[Collected data]
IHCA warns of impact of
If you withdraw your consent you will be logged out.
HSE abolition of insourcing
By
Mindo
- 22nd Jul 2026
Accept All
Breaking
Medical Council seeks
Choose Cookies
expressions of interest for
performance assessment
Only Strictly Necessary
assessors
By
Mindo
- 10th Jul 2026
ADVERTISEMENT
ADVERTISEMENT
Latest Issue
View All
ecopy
==
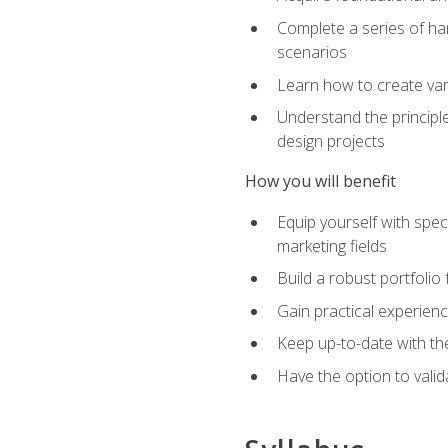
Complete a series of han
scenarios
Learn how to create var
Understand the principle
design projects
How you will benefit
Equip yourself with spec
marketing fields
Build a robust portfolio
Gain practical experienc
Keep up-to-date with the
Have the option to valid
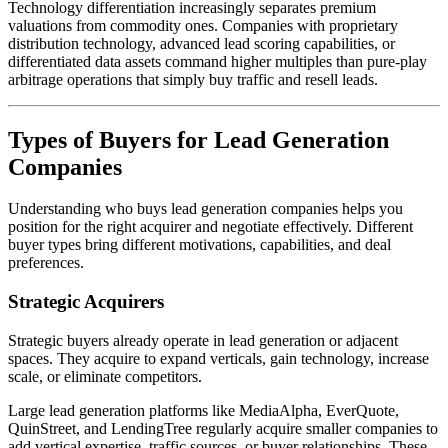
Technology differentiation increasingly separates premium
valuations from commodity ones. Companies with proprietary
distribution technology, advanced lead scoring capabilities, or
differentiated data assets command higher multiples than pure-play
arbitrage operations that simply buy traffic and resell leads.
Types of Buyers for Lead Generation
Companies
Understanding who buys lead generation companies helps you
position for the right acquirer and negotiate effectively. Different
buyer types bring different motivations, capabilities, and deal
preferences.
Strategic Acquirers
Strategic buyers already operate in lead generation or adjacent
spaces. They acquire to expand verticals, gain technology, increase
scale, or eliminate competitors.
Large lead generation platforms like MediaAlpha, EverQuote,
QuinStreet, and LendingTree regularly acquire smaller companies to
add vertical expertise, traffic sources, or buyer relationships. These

EXERCISE GOAL: From the records above, pull every line that has the string "will" and copy it.

SOLUTION:
If you withdraw your consent you will be logged out.
How you will benefit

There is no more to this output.